__Aim of the task__
Could you restate word for word the lines running from the one with "Old Boys Events" to the end of the data, both ends included, but without pictures?
※
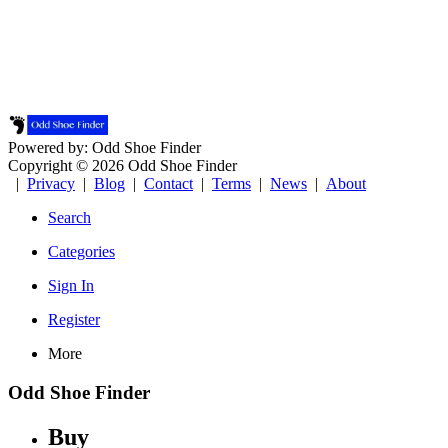
Powered by: Odd Shoe Finder
Copyright © 2026 Odd Shoe Finder
|
Privacy
|
Blog
|
Contact
|
Terms
|
News
|
About
Search
Categories
Sign In
Register
More
Odd Shoe Finder
Buy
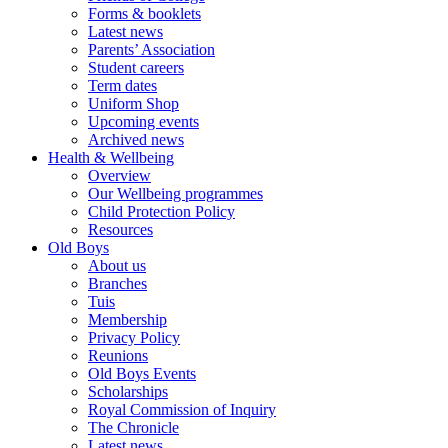
Forms & booklets
Latest news
Parents’ Association
Student careers
Term dates
Uniform Shop
Upcoming events
Archived news
Health & Wellbeing
Overview
Our Wellbeing programmes
Child Protection Policy
Resources
Old Boys
About us
Branches
Tuis
Membership
Privacy Policy
Reunions
Old Boys Events
Scholarships
Royal Commission of Inquiry
The Chronicle
Latest news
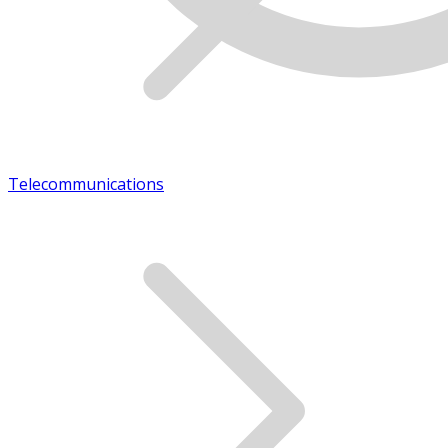
Telecommunications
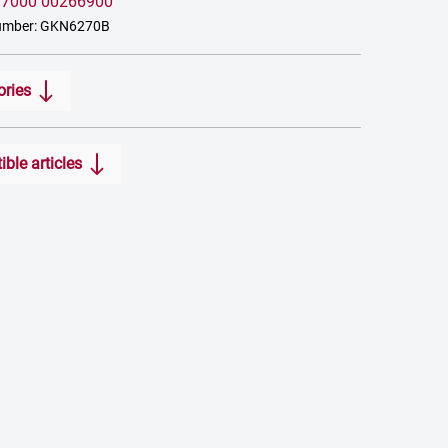
:
7000 00266900
umber: GKN6270B
ories
ble articles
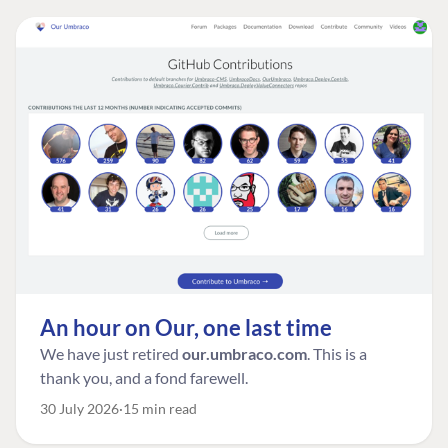
An hour on Our, one last time
We have just retired
our.umbraco.com
. This is a
thank you, and a fond farewell.
30 July 2026
15 min read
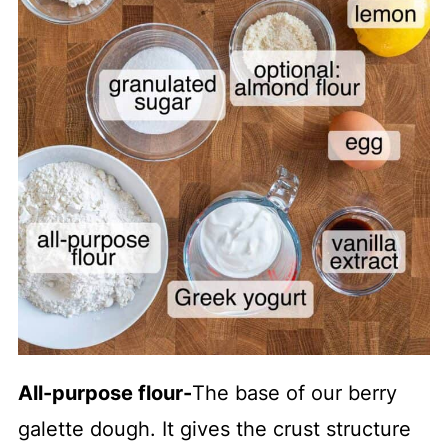
All-purpose flour
-
The base of our berry
galette dough. It gives the crust structure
※
__Solution for this exercise__
Old Boys Events
Scholarships
Royal Commission of Inquiry
The Chronicle
Latest news
Telecommunications
:
7000 00266900
umber: GKN6270B
ories
ble articles
An hour on Our, one last time
We have just retired
our.umbraco.com
. This is a
thank you, and a fond farewell.
30 July 2026
15 min read
All-purpose flour
-
The base of our berry
galette dough. It gives the crust structure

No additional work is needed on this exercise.